#### RECORDS SHOWN

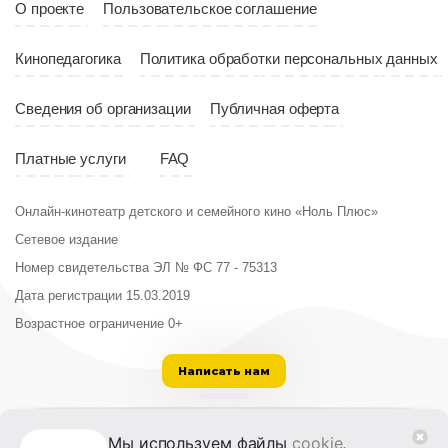
О проекте
Пользовательское соглашение
Кинопедагогика
Политика обработки персональных данных
Сведения об организации
Публичная оферта
Платные услуги
FAQ
Онлайн-кинотеатр детского и семейного кино «Ноль Плюс»
Сетевое издание
Номер свидетельства ЭЛ № ФС 77 - 75313
Дата регистрации 15.03.2019
Возрастное ограничение 0+
Написать нам
ООО «Институт развития кино и медиа»
Мы используем файлы
cookie
,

########

The answer should be exactly the lines from the one that contains "Сетевое издание" through the end of the entries, both ends included, and nothing besides.

Сетевое издание
Номер свидетельства ЭЛ № ФС 77 - 75313
Дата регистрации 15.03.2019
Возрастное ограничение 0+
Написать нам
ООО «Институт развития кино и медиа»
Мы используем файлы
cookie
,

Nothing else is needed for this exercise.